Are You Frustrated With MPLS?

Peter : On Rad's Radar?
Peter
| Peter Radizeski of RAD-INFO, Inc. talking telecom, Cloud, VoIP, CLEC, and The Channel.

Are You Frustrated With MPLS?

When I read press releases like this I laugh: "Despite the mounting frustration with MPLS connectivity costs and inflexibility, many customers still do not believe the Internet can provide the security and performance needed for today's business-critical traffic." MPLS is inflexible? It isn't inflexible; it is just complex.

Over the last seven years, I have watched many network admins try to wrestle with MPLS. Virtual pathways on a private network have been around since the days of frame relay. PVCs and SVCs were just traffic pathways in the frame relay cloud. ATM was more complicated to explain. "Frame relay won in the WAN over ATM, which proved too expensive despite its good points, such as five levels of QoS." The same will be said of Ethernet over MPLS - too expensive and complex despite its good points, such as security and QoS.

I think folks forget when you had to buy CIR (committed information rate) on WAN ports. VLANs are just dedicated bandwidth pathways for selected traffic. You want real-time traffic to have priority over email and web traffic. VLANs create that. The VLAN is not dynamic, so that might be why admins are leaning towards ethernet in the WAN.

Plus network admins are comfortable with ethernet. It has been the default for LANs, since before many of them were born. Not many remember ArcNet and Token Ring -- and the pain of running those LAN protocols.

Personally, IP-VPN is just adding more traffic to the Internet which is congested enough as it is. Over the top video buffers and OTT VoIP is jittery and cuts out like a cellphone call with bad reception.

WAN Optimization companies want to replace MPLS with broadband. That should work out well. The network admins will be happy because it will simplify the WAN. It will add security issues in a time when everyone is being hacked including the federal government and even security firms like Kapersky and LastPass.

The biggest complaint I get about MPLS is the expense. It does cost more than the Internet, but then it is more secure and dedicated bandwidth end to end. The configuration of the network is also complex, but you can outsource that.

"According to analyst firm Gartner, "Most network managers are feeling the pain of an increasingly complicated WAN with costly and time-consuming branch office solutions." This is true, especially for satellite offices of less than 10 people. However, if retail chains can utilize MPLS over DSL for POS, credit card processing, inventory and VoIP, why can't other industries?

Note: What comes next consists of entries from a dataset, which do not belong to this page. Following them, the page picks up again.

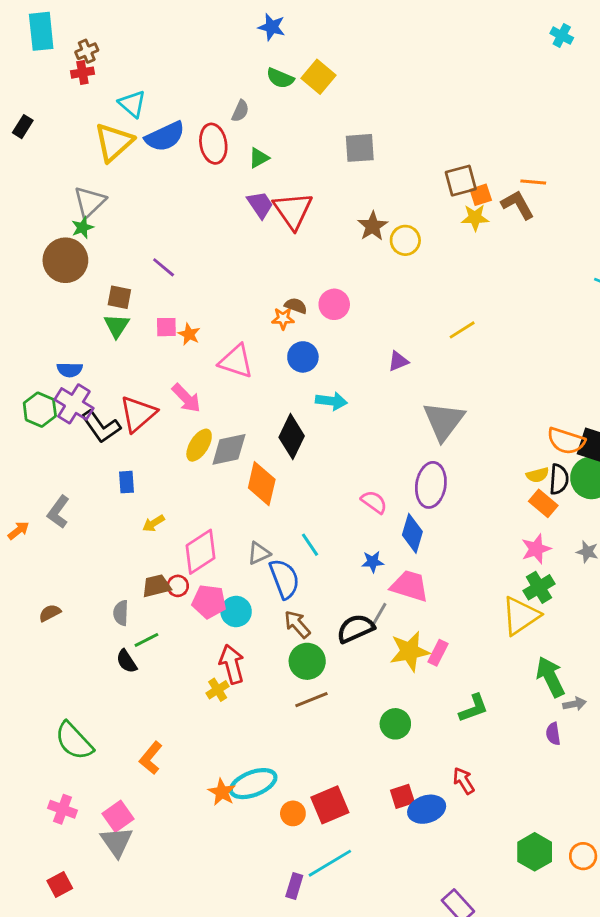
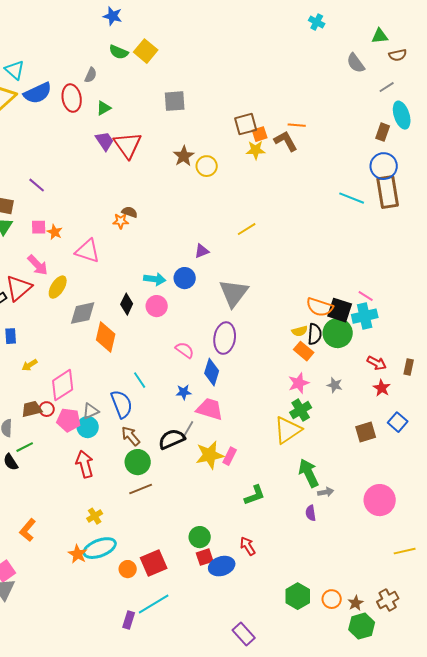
pink circle: (334, 304) -> (157, 306), moved
blue circle: (303, 357) -> (185, 278), moved
pink arrow: (186, 398) -> (38, 265), moved
black diamond: (292, 437) -> (127, 304), size x0.7
yellow ellipse: (199, 445) -> (58, 287), moved
gray triangle: (259, 553) -> (91, 411), moved
yellow cross: (218, 690) -> (95, 516), moved
green circle: (395, 724) -> (200, 537), moved

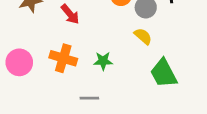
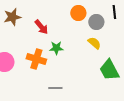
green star: (103, 61) -> (56, 48), moved

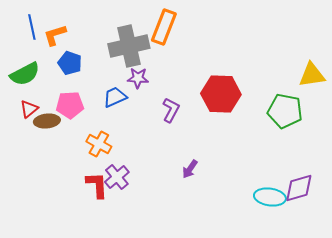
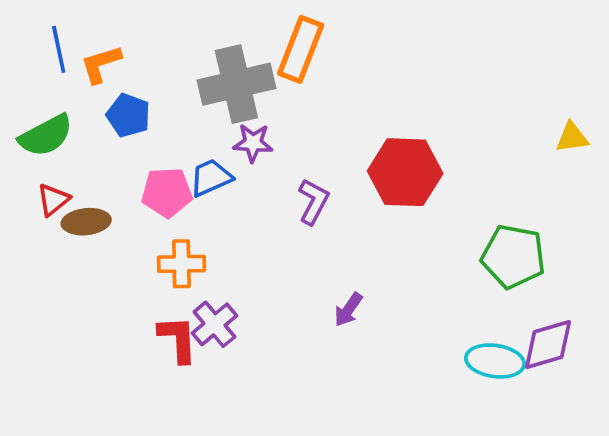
yellow triangle: (312, 75) -> (572, 137), size x0.7
pink pentagon: (70, 105) -> (167, 192), moved
green pentagon: (285, 111) -> (513, 256), moved
orange cross: (99, 144) -> (181, 264), turned -30

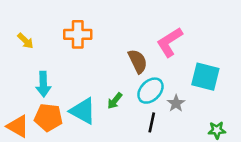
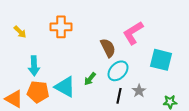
gray star: (176, 103) -> (139, 91), moved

The new thing is SD-WAN - the software defined WAN. This is basically on-demand bandwidth. Dial it up, dial it back, pay for usage. The CEO of Cogent used to say, "Just throw more bandwidth at it" as the answer to any problem on the network. This is a way to throw more bandwidth at an immediate problem.

SD-WAN will likely win, because it will put control in the network admin's hands. It is Ethernet. TW Telecom already had this option on some routes (where they owned the fiber). The added cost wasn't that heavy.

Frame Relay died. It was fairly easy. (Certainly easier to explain than ATM.) IP-VPN waned. Networks were segmented; now they are converged - with not just voice and data, but voice, data, Internet and video. IP-VPNs are coming back because Metro Ethernet has made the WAN pipes fairly inexpensive (moreso than DS3's!). WAN optimization and software defined networks will give the IP-VPN a revitalization.